Neuroimaging group analyses are used to relate inter-subject signal differences observed in brain imaging with behavioral or genetic variables and to assess risks factors of brain diseases. The lack of stability and of sensitivity of current voxel-based analysis schemes may however lead to non-reproducible results. We introduce a new approach to overcome the limitations of standard methods, in which active voxels are detected according to a consensus on several random parcellations of the brain images, while a permutation test controls the false positive risk (see Fig. below). Both on synthetic and real data, this approach shows higher sensitivity, better accuracy and higher reproducibility than state-of-the-art methods. In a neuroimaging-genetic application, we find that it succeeds in detecting a significant association between a genetic variant next to the COMT gene and the BOLD signal in the left thalamus for a functional Magnetic Resonance Imaging contrast associated with incorrect responses of the subjects from a Stop Signal Task protocol.

## Parcel-based random effects analyses

**Presented at COMPSTAT 2010**

Activation detection in functional Magnetic Resonance Imaging (fMRI) datasets is usually performed by thresholding activation maps in the brain volume or, better, on the cortical surface. However, basing the analysis on a site-by-site statistical decision may be detrimental both to the interpretation of the results and to the sensitivity of the analysis, because a perfect point-to-point correspondence of brain surfaces from multiple subjects cannot be guaranteed in practice. In this work, we propose a new approach that first defines anatomical regions such as cortical gyri outlined on the cortical surface, and then segments these regions into functionally homogeneous structures using a parcellation procedure that includes an explicit between-subject variability model, i.e. random effects. We show that random effects inference can be performed in this framework. Our procedure allows an exact control of the specificity using permutation techniques, and we show that the sensitivity of this approach is higher than the sensitivity of voxel- or cluster-level random effects tests performed on the cortical surface.

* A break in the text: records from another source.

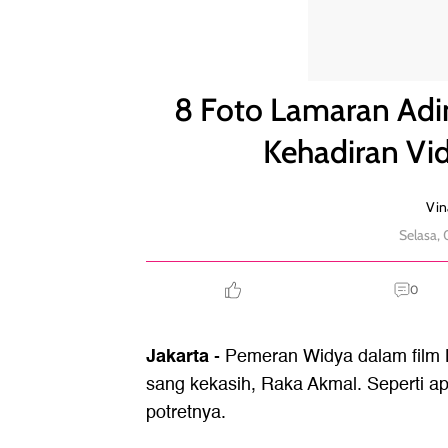
8 Foto Lamaran Adinda Thomas & Raka Akmal, Keha
8 Foto Lamaran Adi
Kehadiran Vid
Vin
Selasa,
0
Jakarta
- Pemeran Widya dalam film
sang kekasih, Raka Akmal. Seperti 
potretnya.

## ICOGEN : Intensive COmputing for GEnetic-Neuroimaging studies

More details on the dedicated page

In this project, we design and deploy some computational tools to perform neuroimaging-genetics association studies at a large scale.

## HiDiNim: High-dimensional Neuroimaging — Statistical Models of Brain Variability observed in Neuroimaging

More details on the dedicated page

In this work, we propose to investigate the statistical structure of large populations observed in neuroimaging. In particular, we will investigate the use of region-level averages of brain activity, that we plan to co-analyse with genetic and behavioral information, in order to understand the sources of the observed variability.